Published in Graphics

Nvidia has shipped a few DXG 1 systems

by on03 October 2016


At least five are deployed in Europe

We've had confirmation that at least five super expensive, 170 TeraFlops servers with eight P100 cards, each having a 16GB HBM 2, two Xeon processors, 512 GB RAM memory have been reaching its customers.

This means Nvidia had a head start as the first systems reached customers in late summer and before Q4 2016, and Nvidia’s CEO promised to ship the DXG-1 Systems before the end of the year. One of the biggest hold backs was the lack of HBM 2 memory, but that is slowly start to ship.

A single P100 card can easily sell for $5,000 in the market,  but so far Nvidia has concentrated to ship as many P100 cards in DXG-1 machines. This is definitely more profitable as companies like Facebook, Google, SAP and many leading universities are willing to spend their grants on these new supercomputers.

Deep learning startups will also be all over these systems but it might be hard to get your hands on the systems at least for the time being. We also learned that more systems are on the way and that even non educational and non-Google or Facebook range customers are going to get their systems in Q4 2016, in a few weeks from now. 

HBM 2 memory was one of the big hold backs, as it is extremely hard to manufacture memory chips stacks and they make the P100 cards very expensive. Since we've followed Nvidia from the time of its second chip, Riva 128, we do know that Nvidia business mentality is all about making the biggest profits that it  possibly can.
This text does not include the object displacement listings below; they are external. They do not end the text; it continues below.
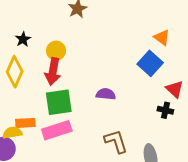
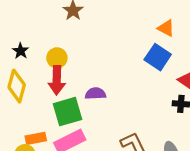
purple semicircle: (106, 94) -> (95, 94), moved

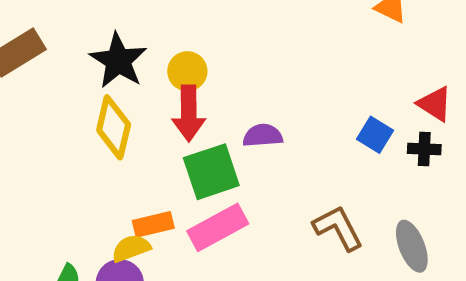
black star: (21, 51) -> (118, 61), size x1.8
blue square: (158, 57) -> (375, 135), moved, size x0.7

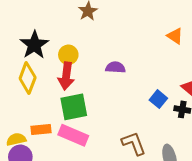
purple semicircle: (263, 136) -> (115, 67), moved
pink rectangle: (218, 227) -> (73, 135), turned 44
yellow semicircle: (131, 248) -> (16, 139), moved

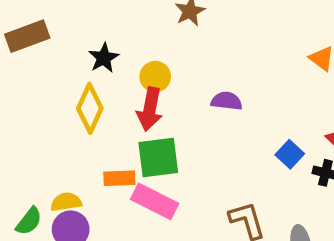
black star: (34, 45) -> (104, 58), size x0.7
orange rectangle: (41, 129) -> (119, 178), moved

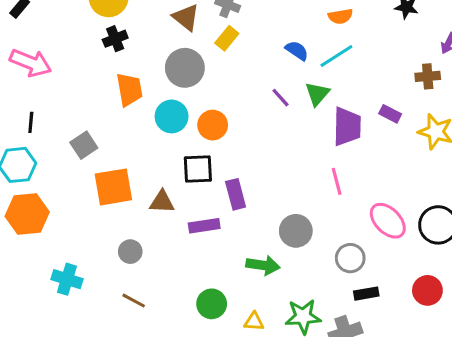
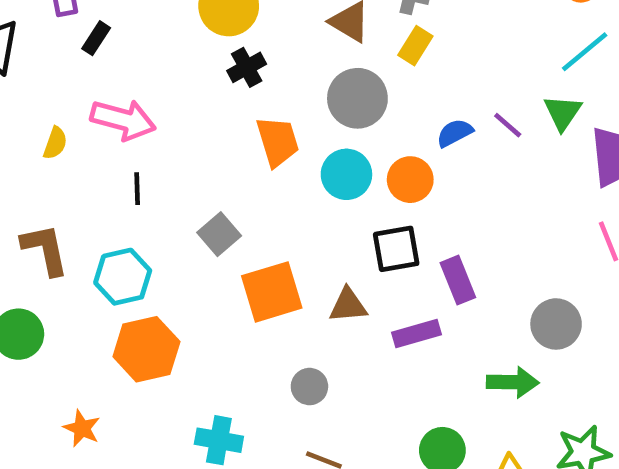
blue semicircle: (297, 51) -> (455, 133), moved, turned -55
black line: (31, 122) -> (137, 189), moved

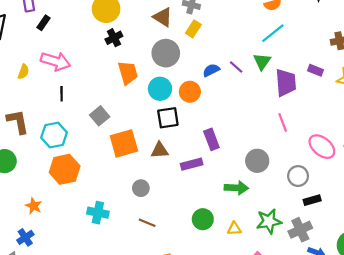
black square: (396, 249) -> (168, 118), moved

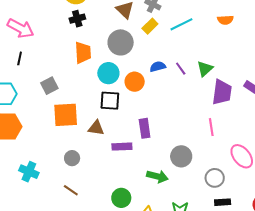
cyan line: (273, 33) -> (181, 24), moved

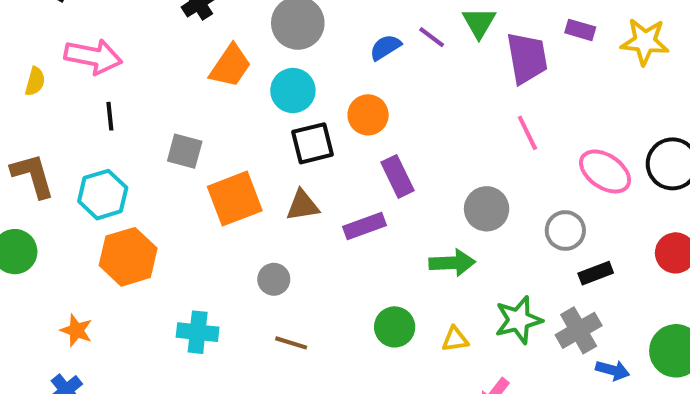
orange trapezoid: (83, 53) -> (230, 66), turned 55
orange circle: (135, 82) -> (368, 115), moved
gray square: (49, 86) -> (185, 151), turned -30

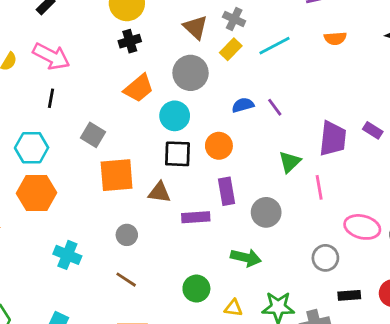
green triangle: (479, 23) -> (290, 162), moved
pink ellipse: (605, 171) -> (362, 227), turned -36
gray circle: (487, 209) -> (266, 212), moved
black rectangle: (596, 273) -> (349, 295), moved

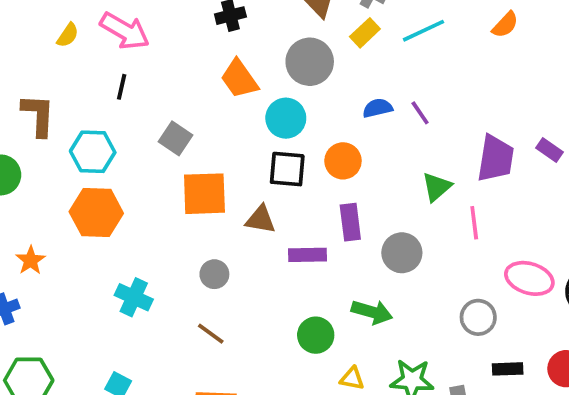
orange semicircle: (335, 38) -> (505, 25), turned -45
orange trapezoid: (139, 88) -> (239, 79), turned 92
green circle: (196, 289) -> (316, 335), moved

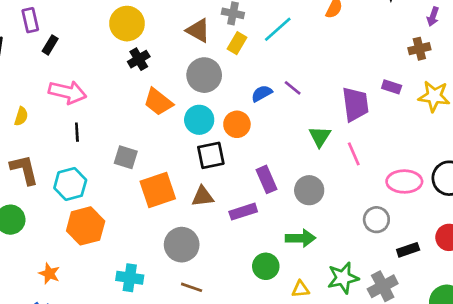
yellow semicircle: (68, 35) -> (21, 116), moved
orange circle: (343, 161) -> (237, 124), moved
gray circle: (214, 274) -> (182, 245), size x1.6

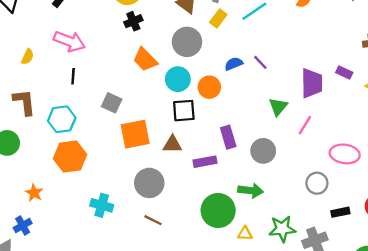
pink line: (354, 154) -> (305, 125), turned 48
green circle: (266, 266) -> (218, 210), size x1.5

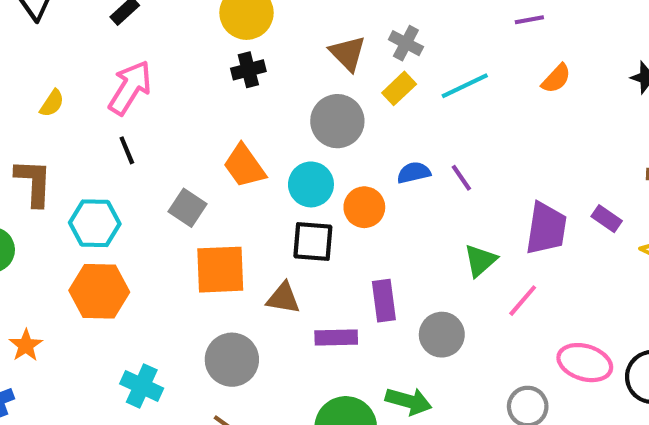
pink arrow: (69, 41) -> (130, 88), turned -88
orange trapezoid: (145, 60) -> (244, 166), moved
black line: (73, 76) -> (127, 150), turned -35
It is hard to blame the firm,  as according to Nvidia’s CEO at the GPU Technology conference in Amsterdam, Pascal architecture was a two billion dollar investment. Nvidia is all about ROI, or return of investment on this gigantic project.

The fact that Nvidia made at least 1600 people interested for its GPU Technology conference in Amsterdam and that a big chunk involved the deep learning enthusiast, it is hardly a surprise that the company expects to see a lot of P100 and DXG-1 servers as they are, at the moment,  the fastest deep learning hardware around.